───── PROVIDED INFORMATION

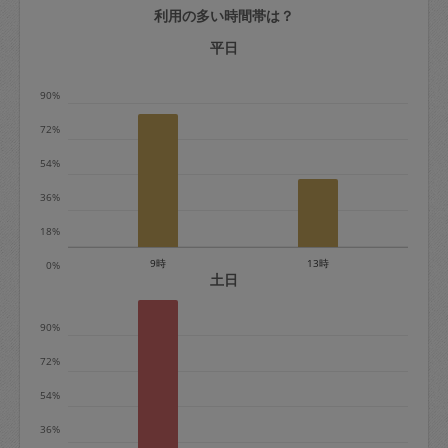
利用の多い時間帯は？
定期契約をキャンセルする場合、毎週定
期は月2回まで隔週定期は月1回までキャ
平日
ンセル料は発生しません。それ以上はキ
90%
ャンセル料が発生します。
72%
定期契約キャンセル料：
54%
・1回につき1,200円※
36%
・詳細ルールは、
こちら
を参照くださ
い。
18%
9時
13時
0%
※キャンセル料金の設定について：
土日
定期依頼1回（3時間）の金額とスポット
90%
1回（3時間）依頼した場合の金額の差額
相当で料金設定されています。
72%
54%
36%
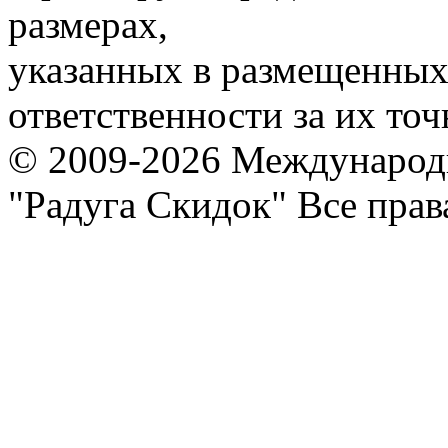
размерах,
указанных в размещенных 
ответственности за их точ
© 2009-2026 Международ
"Радуга Скидок" Все пра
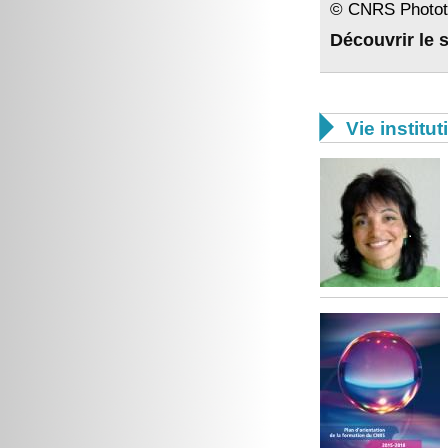
© CNRS Phototh
Découvrir le s

Vie institut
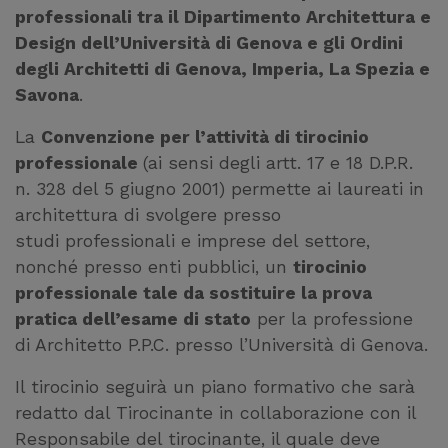
professionali tra il Dipartimento Architettura e
Design dell’Università di Genova e gli Ordini
degli Architetti di Genova, Imperia, La Spezia e
Savona
.
La
Convenzione per l’attività di tirocinio
professionale
(ai sensi degli artt. 17 e 18 D.P.R.
n. 328 del 5 giugno 2001) permette ai laureati in
architettura di svolgere presso
studi professionali e imprese del settore,
nonché presso enti pubblici, un
tirocinio
professionale tale da sostituire la prova
pratica dell’esame di stato
per la professione
di Architetto P.P.C. presso l’Università di Genova.
Il tirocinio seguirà un piano formativo che sarà
redatto dal Tirocinante in collaborazione con il
Responsabile del tirocinante, il quale deve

──────────

== YOUR ASSIGNMENT ==
Repeat the entries above exactly as written, but not their pictures.

== EXERCISE ANSWER ==
利用の多い時間帯は？
定期契約をキャンセルする場合、毎週定
期は月2回まで隔週定期は月1回までキャ
平日
ンセル料は発生しません。それ以上はキ
90%
ャンセル料が発生します。
72%
定期契約キャンセル料：
54%
・1回につき1,200円※
36%
・詳細ルールは、
こちら
を参照くださ
い。
18%
9時
13時
0%
※キャンセル料金の設定について：
土日
定期依頼1回（3時間）の金額とスポット
90%
1回（3時間）依頼した場合の金額の差額
相当で料金設定されています。
72%
54%
36%
размерах,
указанных в размещенных 
ответственности за их точ
© 2009-2026 Международ
"Радуга Скидок" Все пра
© CNRS Phototh
Découvrir le s

Vie institut
professionali tra il Dipartimento Architettura e
Design dell’Università di Genova e gli Ordini
degli Architetti di Genova, Imperia, La Spezia e
Savona
.
La
Convenzione per l’attività di tirocinio
professionale
(ai sensi degli artt. 17 e 18 D.P.R.
n. 328 del 5 giugno 2001) permette ai laureati in
architettura di svolgere presso
studi professionali e imprese del settore,
nonché presso enti pubblici, un
tirocinio
professionale tale da sostituire la prova
pratica dell’esame di stato
per la professione
di Architetto P.P.C. presso l’Università di Genova.
Il tirocinio seguirà un piano formativo che sarà
redatto dal Tirocinante in collaborazione con il
Responsabile del tirocinante, il quale deve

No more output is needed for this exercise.